** Opening Task input block **

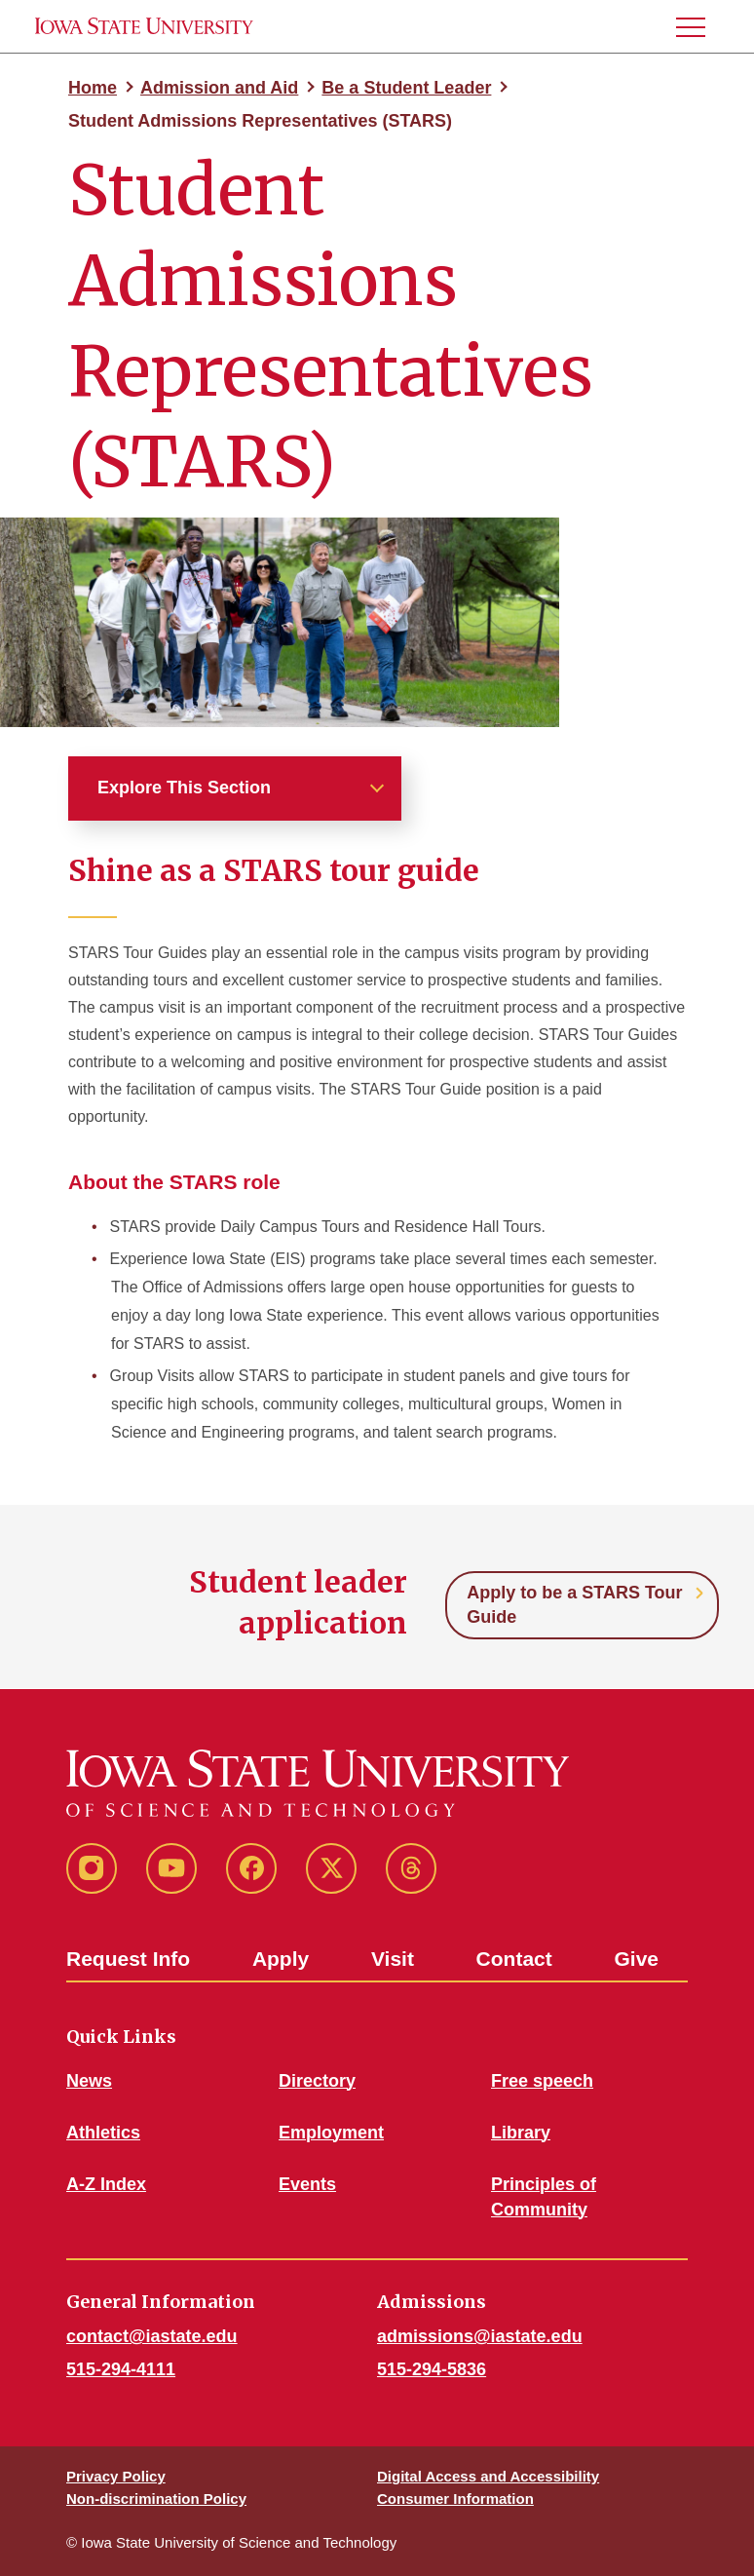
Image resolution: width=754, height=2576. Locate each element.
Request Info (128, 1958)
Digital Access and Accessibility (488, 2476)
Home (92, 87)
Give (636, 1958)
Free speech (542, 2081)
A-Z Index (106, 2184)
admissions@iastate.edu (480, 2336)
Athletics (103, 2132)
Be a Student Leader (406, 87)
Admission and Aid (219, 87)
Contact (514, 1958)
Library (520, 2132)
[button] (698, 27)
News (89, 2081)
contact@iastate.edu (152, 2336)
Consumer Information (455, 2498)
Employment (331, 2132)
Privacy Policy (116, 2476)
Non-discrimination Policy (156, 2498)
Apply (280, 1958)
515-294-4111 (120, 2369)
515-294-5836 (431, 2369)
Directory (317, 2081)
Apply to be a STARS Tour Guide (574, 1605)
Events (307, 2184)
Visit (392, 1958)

** Closing Task input block **

*Action item*
Restate the data above exactly, stripping out each image.

*Response area*
Image resolution: width=754, height=2576. Locate each element.
Request Info (128, 1958)
Digital Access and Accessibility (488, 2476)
Home (92, 87)
Give (636, 1958)
Free speech (542, 2081)
A-Z Index (106, 2184)
admissions@iastate.edu (480, 2336)
Athletics (103, 2132)
Be a Student Leader (406, 87)
Admission and Aid (219, 87)
Contact (514, 1958)
Library (520, 2132)
[button] (698, 27)
News (89, 2081)
contact@iastate.edu (152, 2336)
Consumer Information (455, 2498)
Employment (331, 2132)
Privacy Policy (116, 2476)
Non-discrimination Policy (156, 2498)
Apply (280, 1958)
515-294-4111 (120, 2369)
515-294-5836 (431, 2369)
Directory (317, 2081)
Apply to be a STARS Tour Guide (574, 1605)
Events (307, 2184)
Visit (392, 1958)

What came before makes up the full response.